START THE DATA

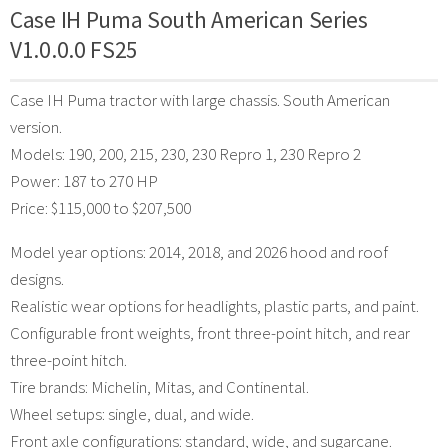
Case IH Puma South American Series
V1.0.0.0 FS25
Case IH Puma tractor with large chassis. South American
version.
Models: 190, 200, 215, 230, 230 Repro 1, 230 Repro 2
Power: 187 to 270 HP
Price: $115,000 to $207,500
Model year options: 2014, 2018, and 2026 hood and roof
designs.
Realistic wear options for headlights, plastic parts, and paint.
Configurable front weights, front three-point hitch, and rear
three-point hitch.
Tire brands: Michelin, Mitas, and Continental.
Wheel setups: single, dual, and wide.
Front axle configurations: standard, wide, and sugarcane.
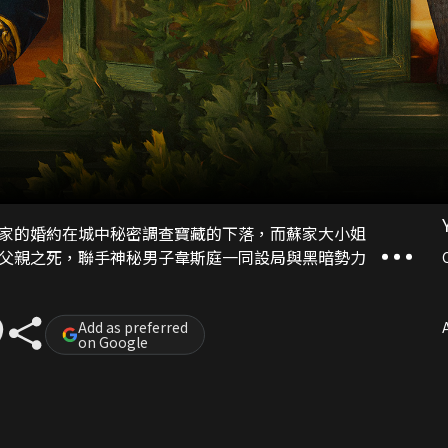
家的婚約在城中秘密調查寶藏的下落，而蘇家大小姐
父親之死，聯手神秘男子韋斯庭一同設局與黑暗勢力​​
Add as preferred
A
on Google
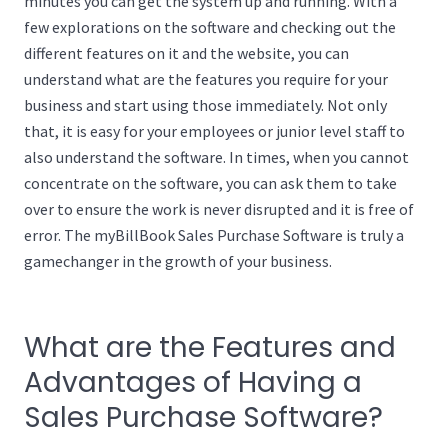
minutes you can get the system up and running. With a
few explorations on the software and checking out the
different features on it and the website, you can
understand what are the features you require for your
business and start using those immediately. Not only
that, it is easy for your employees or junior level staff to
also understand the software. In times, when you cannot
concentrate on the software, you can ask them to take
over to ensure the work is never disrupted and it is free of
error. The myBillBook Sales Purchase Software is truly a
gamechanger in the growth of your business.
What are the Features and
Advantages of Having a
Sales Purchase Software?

END THE DATA
START THE DATA

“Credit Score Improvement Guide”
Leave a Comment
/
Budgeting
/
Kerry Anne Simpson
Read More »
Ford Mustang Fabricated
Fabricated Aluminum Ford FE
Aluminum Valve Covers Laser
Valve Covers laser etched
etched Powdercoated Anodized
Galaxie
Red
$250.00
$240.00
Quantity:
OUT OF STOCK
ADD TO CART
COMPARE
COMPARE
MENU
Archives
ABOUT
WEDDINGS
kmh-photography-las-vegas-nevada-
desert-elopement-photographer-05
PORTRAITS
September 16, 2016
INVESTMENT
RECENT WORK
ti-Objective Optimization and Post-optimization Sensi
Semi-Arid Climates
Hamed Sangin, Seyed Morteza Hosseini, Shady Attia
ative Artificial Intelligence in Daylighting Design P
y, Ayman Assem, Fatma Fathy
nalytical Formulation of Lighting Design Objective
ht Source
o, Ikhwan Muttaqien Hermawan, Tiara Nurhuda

END THE DATA

TASK TO COMPLETE
Look back at the entries above and repeat, unchanged, every line from the line holding "OUT OF STOCK" through the line holding "o, Ikhwan Muttaqien Hermawan, Tiara Nurhuda".

TASK RESULT
OUT OF STOCK
ADD TO CART
COMPARE
COMPARE
MENU
Archives
ABOUT
WEDDINGS
kmh-photography-las-vegas-nevada-
desert-elopement-photographer-05
PORTRAITS
September 16, 2016
INVESTMENT
RECENT WORK
ti-Objective Optimization and Post-optimization Sensi
Semi-Arid Climates
Hamed Sangin, Seyed Morteza Hosseini, Shady Attia
ative Artificial Intelligence in Daylighting Design P
y, Ayman Assem, Fatma Fathy
nalytical Formulation of Lighting Design Objective
ht Source
o, Ikhwan Muttaqien Hermawan, Tiara Nurhuda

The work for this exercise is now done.